Ce jeudi, Fabrice Grosfilley évoque dans son édito le discours du Président ukrainien au Parlement belge.

“La bataille de Marioupol n’est pas moins terrible que la bataille d’Ypres. Elle est peut-être pire à Marioupol. C’est l’une des phrases choc prononcées par Volodymyr Zelenski, le Président ukrainien, à destination du Parlement belge.

La bataille d’Ypres, ou plutôt les batailles d’Ypres, car il y en a eu quatre au total, ont été celles où l’on a utilisé pour la première fois le gaz moutarde. Au moins 100 000 soldats ont perdu la vie rien qu’en 1915. Puis, ce sera ensuite une guerre des tranchées, des obus qui sifflent et un paysage où il ne reste que de la boue. Elle durera deux ans puis le front se déplacera à 10 kilomètres plus à l’Est  à Passchendaele et à Poelkappelle. On y tirera pas moins de 4 millions d’obus. 250 000 soldats Britanniques, et autant d’Allemands y laisseront leur peau.

Ce petit rappel historique, il est évidemment destiné à secouer l’opinion belge, en particulier l’opinion flamande, où le souvenir de la bataille de l’Yser reste vivace. Et même si la comparaison n’est pas la raison, ce parallèle établi par Volodymyr Zelensky nous aide à comprendre l’étendue de l’horreur de Marioupol. Les Ukrainiens n’y meurent peut-être pas dans la boue ou en inhalant des gaz moutarde, mais l’absence d’eau, de soins, de vivres, combinés à des bombardements incessants, transforment une grande ville prospère en un désert urbain. Il reste des immeubles à Marioupol, mais ils sont éventrés, soufflés, ou partiellement en ruine. 

« À Marioupol, on lutte contre la tyrannie qui veut diviser l’Europe et détruire ceux pour qui la liberté est essentielle » a lancé le Président ukrainien aux Belges qui l’écoutaient cet après-midi, avant d’épingler des domaines où nous pourrions prendre des sanctions, mais où ne l’avons pas encore fait.  « La paix a plus de valeur que les diamants, que les bateaux russes dans les ports, que le pétrole et le gaz russe ». Les diamants, le port d’Anvers, des intérêts très flamands, on le notera au passage. Le discours fut bref, quelques minutes, suivi par un tonnerre d’applaudissements.

C’est ensuite le Premier ministre Alexander De Croo qui a pris la parole, pour préciser qu’intervenir en Ukraine n’était pas possible pour l’OTAN. Ce serait une escalade, il y aurait encore plus de victimes, la guerre s’étendrait et nous éloignerait d’une solution.
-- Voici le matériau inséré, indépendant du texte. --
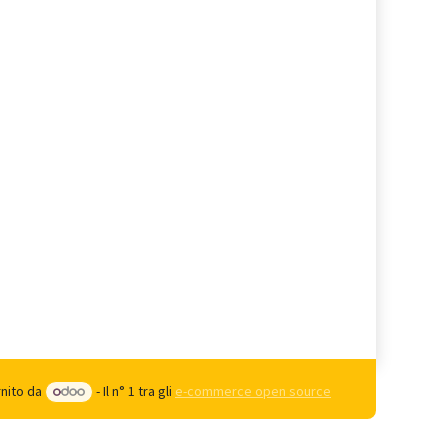
rnito da
- Il n° 1 tra gli
e-commerce open source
Même si Alexander De Croo a précisé que la Belgique avait choisi son camp et que la défense allait commander de nouvelles armes pour les livrer à l’Ukraine. 

Ce fut une séance émouvante. Sans doute pas pour Zelensky qui multiplie désormais les apparitions de ce type. Il l’avait déjà fait devant le Parlement européen, le congrès européen, le Bundestag allemand. Mais, une émotion pour nous. Pour prendre conscience qu’il y a la guerre à 2000 kilomètres de Bruxelles. Que cela fait 35 jours que ça dure. 35 jours que Marioupol est sous les bombes et qu’on n’a pas le droit de détourner les yeux.